Wenn Rougon sie besuchte, fand er schmutzige Teller auf den Sesseln
und Gefäße voll Fruchtsaft an den Wänden. Unter den Möbeln ahnte er
einen Wust unsauberer Sachen, die bei der Ankündigung seines
Besuches dorthin gesteckt wurden. Inmitten ihrer fettfleckigen
Tapeten und des fingerdick bestaubten Getäfels hatte sie nach wie
vor die unglaublichsten Einfälle.

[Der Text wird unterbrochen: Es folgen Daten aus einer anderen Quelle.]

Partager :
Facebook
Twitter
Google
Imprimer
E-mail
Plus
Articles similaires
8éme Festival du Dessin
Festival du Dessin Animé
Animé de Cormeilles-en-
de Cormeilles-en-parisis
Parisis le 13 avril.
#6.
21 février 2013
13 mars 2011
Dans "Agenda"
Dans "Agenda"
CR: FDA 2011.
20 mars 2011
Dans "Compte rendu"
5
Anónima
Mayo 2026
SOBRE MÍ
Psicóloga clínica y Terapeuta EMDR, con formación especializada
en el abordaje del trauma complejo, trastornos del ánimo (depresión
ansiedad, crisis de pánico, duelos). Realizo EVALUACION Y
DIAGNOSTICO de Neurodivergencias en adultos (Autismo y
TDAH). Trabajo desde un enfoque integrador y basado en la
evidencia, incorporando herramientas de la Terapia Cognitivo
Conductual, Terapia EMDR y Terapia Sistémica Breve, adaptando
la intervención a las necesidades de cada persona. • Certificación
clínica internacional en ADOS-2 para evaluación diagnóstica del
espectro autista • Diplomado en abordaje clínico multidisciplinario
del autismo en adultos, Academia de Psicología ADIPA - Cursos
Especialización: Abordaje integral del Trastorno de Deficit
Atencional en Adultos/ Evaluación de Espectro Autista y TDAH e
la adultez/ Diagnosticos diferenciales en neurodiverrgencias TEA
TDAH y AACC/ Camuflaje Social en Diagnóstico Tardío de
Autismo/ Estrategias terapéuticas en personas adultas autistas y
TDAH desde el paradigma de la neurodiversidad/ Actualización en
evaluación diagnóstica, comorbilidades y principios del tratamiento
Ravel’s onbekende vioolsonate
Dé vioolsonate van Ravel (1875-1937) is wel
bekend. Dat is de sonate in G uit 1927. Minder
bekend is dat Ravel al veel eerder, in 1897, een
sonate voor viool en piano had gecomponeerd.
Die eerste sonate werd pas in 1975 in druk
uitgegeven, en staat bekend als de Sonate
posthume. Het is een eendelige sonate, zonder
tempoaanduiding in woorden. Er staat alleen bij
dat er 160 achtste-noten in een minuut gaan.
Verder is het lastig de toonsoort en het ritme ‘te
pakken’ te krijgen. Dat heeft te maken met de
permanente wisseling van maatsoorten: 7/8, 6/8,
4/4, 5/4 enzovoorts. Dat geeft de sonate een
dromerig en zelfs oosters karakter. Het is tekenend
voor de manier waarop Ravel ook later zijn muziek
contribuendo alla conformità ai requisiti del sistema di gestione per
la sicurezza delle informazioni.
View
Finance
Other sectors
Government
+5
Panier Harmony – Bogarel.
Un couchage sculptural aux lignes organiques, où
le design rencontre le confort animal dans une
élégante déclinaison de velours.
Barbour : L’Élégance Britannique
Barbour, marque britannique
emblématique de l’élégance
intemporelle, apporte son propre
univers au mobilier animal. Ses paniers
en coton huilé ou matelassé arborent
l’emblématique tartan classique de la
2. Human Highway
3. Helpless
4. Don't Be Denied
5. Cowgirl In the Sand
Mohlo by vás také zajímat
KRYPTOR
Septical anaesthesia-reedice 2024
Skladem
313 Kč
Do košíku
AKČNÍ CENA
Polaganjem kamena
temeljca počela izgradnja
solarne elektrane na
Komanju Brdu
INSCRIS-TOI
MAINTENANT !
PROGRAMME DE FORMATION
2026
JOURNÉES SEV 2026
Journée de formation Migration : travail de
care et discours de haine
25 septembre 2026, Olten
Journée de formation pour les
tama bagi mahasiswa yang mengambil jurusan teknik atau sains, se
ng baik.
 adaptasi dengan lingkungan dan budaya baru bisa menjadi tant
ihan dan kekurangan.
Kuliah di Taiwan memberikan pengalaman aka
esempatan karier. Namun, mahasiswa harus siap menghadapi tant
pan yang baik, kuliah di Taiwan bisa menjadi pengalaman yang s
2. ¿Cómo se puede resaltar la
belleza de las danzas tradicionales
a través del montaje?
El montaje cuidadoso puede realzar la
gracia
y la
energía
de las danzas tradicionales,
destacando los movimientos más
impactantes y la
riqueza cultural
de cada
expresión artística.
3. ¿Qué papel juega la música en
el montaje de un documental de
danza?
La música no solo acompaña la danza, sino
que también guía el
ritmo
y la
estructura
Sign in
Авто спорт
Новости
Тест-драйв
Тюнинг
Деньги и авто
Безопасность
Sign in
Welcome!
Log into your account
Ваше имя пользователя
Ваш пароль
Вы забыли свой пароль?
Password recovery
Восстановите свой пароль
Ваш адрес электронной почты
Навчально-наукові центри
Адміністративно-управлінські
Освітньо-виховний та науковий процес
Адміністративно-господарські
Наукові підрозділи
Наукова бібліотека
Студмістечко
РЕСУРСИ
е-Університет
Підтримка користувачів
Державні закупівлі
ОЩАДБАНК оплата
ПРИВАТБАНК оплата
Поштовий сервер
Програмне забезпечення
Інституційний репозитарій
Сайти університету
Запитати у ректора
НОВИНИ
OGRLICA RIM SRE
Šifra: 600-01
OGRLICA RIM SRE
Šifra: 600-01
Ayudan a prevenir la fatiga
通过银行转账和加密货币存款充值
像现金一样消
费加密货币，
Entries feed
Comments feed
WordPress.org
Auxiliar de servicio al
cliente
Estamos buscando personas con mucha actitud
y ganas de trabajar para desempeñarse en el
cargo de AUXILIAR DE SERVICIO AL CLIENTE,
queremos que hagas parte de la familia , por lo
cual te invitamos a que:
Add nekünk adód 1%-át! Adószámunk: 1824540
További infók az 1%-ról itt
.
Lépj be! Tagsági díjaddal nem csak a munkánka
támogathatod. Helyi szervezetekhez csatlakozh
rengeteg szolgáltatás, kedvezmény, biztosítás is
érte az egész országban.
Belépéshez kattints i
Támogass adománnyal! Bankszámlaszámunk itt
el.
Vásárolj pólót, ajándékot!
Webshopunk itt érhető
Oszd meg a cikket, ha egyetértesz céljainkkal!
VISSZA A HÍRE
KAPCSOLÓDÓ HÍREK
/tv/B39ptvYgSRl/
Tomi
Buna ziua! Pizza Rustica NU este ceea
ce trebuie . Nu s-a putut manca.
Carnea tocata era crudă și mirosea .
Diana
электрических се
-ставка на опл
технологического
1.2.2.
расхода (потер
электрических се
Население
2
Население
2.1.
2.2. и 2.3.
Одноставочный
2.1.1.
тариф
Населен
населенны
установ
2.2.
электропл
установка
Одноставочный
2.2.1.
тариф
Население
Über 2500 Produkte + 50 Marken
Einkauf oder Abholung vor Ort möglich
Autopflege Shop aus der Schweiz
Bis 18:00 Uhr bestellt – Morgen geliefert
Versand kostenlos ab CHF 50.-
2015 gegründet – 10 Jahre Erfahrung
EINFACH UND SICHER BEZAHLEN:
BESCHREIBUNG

Oft empfing sie ihn halbnackt, in
ein Laken gehüllt und so auf ein Sofa hingestreckt, sich über
unmögliche Krankheiten beklagend; ein Hund fresse ihr die Füße weg;
oder sie habe aus Versehen eine Nadel verschluckt, die ihr zum
linken Schenkel wieder herauskommen wolle.
Ein andermal schloß sie die Vorhänge um drei Uhr, zündete alle
Lichter an und tanzte mit Antonia, wobei sie so ausgelassen
lachten, daß sie, wenn er eintrat, ganze fünf Minuten an der Tür
lehnen mußte, um Atem zu schöpfen, ehe sie hinausgehen konnte.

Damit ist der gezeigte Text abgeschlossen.